= Listed entries =
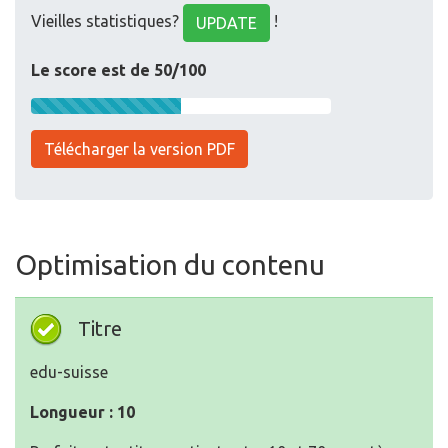
Vieilles statistiques?
!
UPDATE
Le score est de 50/100
Télécharger la version PDF
Optimisation du contenu
Titre
edu-suisse
Longueur : 10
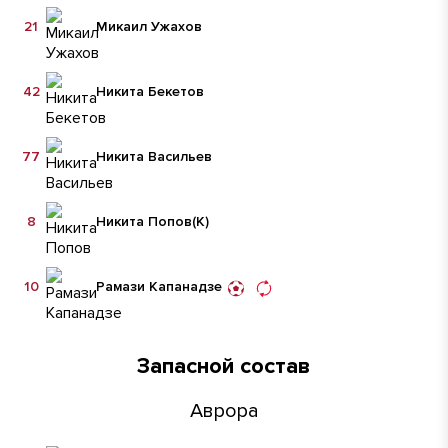
21
Микаил Ужахов
42
Никита Бекетов
77
Никита Васильев
8
Никита Попов
(К)
10
Рамази Капанадзе
Запасной состав
Аврора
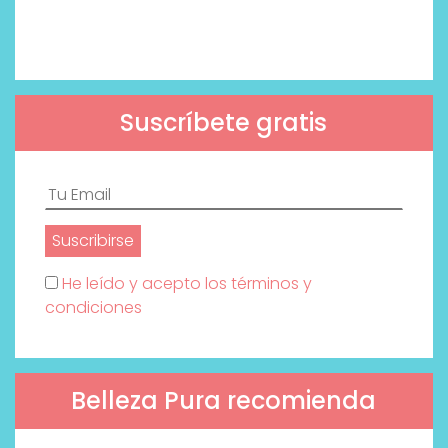
Suscríbete gratis
He leído y acepto los términos y
condiciones
Belleza Pura recomienda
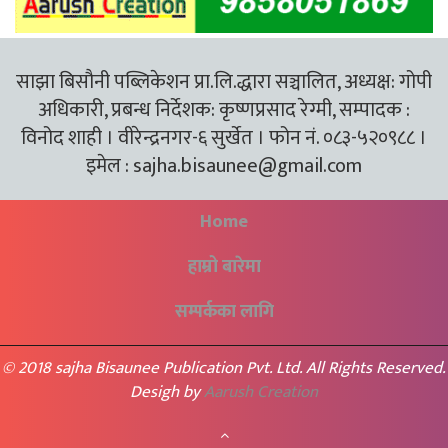
साझा बिसौनी पब्लिकेशन प्रा.लि.द्धारा सञ्चालित, अध्यक्ष: गोपी
अधिकारी, प्रबन्ध निर्देशक: कृष्णप्रसाद रेग्मी, सम्पादक :
विनोद शाही । वीरेन्द्रनगर-६ सुर्खेत । फोन नं. ०८३-५२०९८८ ।
इमेल :
sajha.bisaunee@gmail.com
Home
हाम्रो बारेमा
सम्पर्कका लागि
© 2018 sajha Bisaunee Publication Pvt. Ltd. All Rights Reserved.
Desigh by
Aarush Creation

= What needs to be done =
Everything in the entries except the images must be copied exactly.

= Solution for this problem =
Vieilles statistiques?
!
UPDATE
Le score est de 50/100
Télécharger la version PDF
Optimisation du contenu
Titre
edu-suisse
Longueur : 10
21
Микаил Ужахов
42
Никита Бекетов
77
Никита Васильев
8
Никита Попов
(К)
10
Рамази Капанадзе
Запасной состав
Аврора
Suscríbete gratis
He leído y acepto los términos y
condiciones
Belleza Pura recomienda
साझा बिसौनी पब्लिकेशन प्रा.लि.द्धारा सञ्चालित, अध्यक्ष: गोपी
अधिकारी, प्रबन्ध निर्देशक: कृष्णप्रसाद रेग्मी, सम्पादक :
विनोद शाही । वीरेन्द्रनगर-६ सुर्खेत । फोन नं. ०८३-५२०९८८ ।
इमेल :
sajha.bisaunee@gmail.com
Home
हाम्रो बारेमा
सम्पर्कका लागि
© 2018 sajha Bisaunee Publication Pvt. Ltd. All Rights Reserved.
Desigh by
Aarush Creation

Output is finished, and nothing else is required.